Pixel coordinate grounding data:
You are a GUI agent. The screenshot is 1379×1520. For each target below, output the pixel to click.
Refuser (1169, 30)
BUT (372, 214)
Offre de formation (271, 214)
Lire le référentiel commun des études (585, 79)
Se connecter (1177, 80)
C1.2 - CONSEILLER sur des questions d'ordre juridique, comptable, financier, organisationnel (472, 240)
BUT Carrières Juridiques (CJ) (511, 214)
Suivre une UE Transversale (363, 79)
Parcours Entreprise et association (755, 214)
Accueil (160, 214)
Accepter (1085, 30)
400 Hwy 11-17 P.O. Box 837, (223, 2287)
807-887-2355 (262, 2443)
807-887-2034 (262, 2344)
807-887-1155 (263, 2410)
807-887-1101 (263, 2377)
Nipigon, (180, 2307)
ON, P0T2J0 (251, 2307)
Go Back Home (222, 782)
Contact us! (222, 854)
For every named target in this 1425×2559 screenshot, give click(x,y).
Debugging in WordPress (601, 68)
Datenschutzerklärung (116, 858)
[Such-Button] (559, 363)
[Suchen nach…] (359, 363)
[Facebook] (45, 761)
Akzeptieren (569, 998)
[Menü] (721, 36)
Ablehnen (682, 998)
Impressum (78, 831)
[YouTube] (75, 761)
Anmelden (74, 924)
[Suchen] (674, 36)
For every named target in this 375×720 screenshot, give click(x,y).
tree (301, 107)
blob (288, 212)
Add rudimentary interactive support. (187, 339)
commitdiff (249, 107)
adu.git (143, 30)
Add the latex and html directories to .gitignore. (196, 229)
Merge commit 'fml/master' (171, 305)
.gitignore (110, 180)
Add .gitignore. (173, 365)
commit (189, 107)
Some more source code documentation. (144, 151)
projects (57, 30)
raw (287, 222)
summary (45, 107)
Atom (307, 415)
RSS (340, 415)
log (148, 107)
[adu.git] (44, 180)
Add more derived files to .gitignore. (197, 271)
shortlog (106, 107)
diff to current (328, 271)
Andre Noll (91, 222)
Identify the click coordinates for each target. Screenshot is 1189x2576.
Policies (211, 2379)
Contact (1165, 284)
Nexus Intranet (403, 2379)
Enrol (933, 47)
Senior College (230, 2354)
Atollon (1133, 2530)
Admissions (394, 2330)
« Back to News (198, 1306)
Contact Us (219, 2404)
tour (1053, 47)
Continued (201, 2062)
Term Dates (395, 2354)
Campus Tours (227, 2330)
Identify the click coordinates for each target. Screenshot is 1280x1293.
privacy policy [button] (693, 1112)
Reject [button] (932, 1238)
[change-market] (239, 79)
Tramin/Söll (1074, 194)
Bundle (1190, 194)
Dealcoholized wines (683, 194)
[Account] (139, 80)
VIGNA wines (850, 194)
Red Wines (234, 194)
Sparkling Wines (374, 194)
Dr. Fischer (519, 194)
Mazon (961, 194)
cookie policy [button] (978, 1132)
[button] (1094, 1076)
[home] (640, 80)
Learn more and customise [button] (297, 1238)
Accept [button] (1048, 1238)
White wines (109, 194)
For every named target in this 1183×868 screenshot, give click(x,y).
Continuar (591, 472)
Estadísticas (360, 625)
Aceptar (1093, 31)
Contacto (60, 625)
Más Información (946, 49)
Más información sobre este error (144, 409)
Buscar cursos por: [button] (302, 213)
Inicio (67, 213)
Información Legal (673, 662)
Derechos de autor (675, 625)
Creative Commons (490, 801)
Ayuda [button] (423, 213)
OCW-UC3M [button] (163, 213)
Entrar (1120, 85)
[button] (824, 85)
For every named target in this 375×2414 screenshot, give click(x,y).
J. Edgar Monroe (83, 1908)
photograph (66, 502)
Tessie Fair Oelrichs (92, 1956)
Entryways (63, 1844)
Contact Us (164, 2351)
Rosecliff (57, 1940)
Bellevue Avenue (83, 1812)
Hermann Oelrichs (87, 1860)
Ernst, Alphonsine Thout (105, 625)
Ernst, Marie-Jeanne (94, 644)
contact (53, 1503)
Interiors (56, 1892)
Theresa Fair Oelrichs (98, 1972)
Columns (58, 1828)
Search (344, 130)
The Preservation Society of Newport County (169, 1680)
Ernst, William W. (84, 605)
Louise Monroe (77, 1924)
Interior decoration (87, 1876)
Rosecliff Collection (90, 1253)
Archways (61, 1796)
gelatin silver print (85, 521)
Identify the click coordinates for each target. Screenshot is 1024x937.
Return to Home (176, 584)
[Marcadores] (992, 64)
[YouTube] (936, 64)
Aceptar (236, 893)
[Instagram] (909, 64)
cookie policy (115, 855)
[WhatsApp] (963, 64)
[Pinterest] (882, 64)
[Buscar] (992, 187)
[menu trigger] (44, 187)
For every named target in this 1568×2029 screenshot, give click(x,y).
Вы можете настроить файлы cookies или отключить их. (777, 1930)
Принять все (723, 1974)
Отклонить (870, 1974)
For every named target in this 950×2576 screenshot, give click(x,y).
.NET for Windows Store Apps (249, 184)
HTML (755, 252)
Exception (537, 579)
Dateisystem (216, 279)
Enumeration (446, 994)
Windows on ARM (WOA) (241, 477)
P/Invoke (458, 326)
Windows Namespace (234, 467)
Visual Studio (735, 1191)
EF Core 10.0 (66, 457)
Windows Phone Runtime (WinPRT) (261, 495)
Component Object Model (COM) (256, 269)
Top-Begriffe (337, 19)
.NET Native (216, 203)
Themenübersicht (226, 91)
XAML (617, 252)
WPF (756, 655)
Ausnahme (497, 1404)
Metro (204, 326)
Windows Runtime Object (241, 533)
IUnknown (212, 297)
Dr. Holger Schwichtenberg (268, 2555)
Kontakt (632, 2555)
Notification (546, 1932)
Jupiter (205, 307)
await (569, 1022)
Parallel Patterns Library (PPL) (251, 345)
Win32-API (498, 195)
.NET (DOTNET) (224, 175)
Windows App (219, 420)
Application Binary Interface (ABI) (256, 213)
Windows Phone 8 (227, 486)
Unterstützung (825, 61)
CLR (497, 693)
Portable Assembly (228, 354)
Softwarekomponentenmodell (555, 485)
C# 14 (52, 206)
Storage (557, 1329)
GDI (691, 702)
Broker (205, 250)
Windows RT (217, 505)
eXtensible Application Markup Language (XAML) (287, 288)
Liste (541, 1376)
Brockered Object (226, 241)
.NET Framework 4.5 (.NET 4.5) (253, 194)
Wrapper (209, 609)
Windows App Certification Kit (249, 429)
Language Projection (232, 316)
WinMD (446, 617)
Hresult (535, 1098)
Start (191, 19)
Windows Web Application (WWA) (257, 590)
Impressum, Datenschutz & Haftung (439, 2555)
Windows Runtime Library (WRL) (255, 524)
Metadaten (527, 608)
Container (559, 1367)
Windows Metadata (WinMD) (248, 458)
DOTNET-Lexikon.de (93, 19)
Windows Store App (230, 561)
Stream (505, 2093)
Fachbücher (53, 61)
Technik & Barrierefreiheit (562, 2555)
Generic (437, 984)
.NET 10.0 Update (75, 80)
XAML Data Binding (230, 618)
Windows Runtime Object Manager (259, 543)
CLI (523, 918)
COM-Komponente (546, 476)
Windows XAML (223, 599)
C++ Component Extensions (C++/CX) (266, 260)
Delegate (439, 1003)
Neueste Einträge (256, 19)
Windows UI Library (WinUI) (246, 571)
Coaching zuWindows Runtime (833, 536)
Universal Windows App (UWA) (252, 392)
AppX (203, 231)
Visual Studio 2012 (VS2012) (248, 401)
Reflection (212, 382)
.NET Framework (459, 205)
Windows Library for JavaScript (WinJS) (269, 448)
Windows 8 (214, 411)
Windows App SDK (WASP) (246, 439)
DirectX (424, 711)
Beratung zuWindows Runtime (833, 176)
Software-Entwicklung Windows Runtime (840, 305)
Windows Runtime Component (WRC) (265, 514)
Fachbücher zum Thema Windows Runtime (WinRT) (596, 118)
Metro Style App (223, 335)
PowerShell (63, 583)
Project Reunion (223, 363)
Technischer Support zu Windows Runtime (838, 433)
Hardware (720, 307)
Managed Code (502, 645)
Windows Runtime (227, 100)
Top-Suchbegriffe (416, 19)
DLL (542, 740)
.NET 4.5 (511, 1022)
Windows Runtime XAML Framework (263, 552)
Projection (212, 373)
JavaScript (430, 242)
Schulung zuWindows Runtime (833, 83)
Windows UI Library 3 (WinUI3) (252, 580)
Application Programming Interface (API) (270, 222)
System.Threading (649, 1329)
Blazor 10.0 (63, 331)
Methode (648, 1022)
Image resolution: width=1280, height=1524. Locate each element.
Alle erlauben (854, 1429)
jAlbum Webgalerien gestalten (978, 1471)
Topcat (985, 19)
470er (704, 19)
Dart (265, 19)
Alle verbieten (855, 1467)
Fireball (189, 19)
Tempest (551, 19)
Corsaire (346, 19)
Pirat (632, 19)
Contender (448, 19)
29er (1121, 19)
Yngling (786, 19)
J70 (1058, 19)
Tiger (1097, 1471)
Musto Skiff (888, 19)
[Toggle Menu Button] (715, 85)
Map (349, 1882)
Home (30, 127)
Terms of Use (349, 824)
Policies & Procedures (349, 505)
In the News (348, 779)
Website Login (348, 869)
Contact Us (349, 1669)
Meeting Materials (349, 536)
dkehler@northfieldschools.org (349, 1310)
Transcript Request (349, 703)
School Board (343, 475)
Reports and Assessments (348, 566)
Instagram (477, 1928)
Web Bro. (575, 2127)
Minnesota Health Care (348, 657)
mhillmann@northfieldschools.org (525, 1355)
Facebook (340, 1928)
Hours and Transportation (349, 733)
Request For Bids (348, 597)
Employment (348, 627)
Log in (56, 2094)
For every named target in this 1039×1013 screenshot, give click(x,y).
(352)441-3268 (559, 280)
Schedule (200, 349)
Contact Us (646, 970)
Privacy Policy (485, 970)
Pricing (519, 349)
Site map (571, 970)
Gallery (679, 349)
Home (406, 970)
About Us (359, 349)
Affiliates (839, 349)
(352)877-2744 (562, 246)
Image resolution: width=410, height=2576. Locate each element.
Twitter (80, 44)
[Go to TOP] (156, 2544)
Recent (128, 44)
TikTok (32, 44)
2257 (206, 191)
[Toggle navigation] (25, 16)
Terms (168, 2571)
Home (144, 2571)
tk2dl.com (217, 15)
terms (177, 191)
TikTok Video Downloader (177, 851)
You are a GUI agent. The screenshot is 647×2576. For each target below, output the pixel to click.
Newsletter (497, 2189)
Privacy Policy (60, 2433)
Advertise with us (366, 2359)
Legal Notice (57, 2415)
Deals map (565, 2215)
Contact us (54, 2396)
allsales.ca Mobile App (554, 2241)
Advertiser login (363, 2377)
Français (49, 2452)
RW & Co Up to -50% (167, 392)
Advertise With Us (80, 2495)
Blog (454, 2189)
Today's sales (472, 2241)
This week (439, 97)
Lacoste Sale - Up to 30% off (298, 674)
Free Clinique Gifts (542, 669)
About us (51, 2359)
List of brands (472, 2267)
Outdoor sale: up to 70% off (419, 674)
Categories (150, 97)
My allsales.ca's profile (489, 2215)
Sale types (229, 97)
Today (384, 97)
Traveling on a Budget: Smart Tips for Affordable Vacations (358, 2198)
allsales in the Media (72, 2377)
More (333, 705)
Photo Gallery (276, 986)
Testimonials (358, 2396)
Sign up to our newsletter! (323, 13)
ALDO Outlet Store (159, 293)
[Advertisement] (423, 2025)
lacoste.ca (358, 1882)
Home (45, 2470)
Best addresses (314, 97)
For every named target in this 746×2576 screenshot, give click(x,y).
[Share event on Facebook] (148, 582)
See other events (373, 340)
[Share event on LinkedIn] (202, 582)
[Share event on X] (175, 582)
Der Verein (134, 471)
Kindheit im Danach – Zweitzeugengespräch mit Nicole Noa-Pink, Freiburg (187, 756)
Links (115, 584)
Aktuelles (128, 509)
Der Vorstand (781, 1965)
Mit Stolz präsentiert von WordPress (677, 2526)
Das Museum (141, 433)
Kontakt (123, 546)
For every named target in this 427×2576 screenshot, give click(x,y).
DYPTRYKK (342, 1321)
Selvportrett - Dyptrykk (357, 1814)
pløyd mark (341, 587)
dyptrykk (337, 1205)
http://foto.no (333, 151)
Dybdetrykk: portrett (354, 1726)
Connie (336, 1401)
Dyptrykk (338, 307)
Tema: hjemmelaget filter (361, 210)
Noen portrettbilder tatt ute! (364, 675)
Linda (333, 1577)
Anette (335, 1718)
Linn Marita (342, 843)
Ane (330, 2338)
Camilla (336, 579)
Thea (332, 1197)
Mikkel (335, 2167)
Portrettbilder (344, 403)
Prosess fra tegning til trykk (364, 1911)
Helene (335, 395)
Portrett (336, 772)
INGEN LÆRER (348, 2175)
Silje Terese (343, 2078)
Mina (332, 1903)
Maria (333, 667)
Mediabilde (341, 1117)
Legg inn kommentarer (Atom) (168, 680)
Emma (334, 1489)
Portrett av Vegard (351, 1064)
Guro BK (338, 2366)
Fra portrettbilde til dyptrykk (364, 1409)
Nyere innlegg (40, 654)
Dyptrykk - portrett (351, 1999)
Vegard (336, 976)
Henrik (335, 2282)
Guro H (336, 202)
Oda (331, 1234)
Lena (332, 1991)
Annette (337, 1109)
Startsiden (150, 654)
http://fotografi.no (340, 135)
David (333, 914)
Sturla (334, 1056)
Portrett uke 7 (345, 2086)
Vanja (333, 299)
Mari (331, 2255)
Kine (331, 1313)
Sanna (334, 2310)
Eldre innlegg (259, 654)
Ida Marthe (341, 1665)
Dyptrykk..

Task description: Search the data above for the word "Image" and show every line that has it.

Answer space:
Image resolution: width=1280, height=1524. Locate each element.
Image resolution: width=410, height=2576. Locate each element.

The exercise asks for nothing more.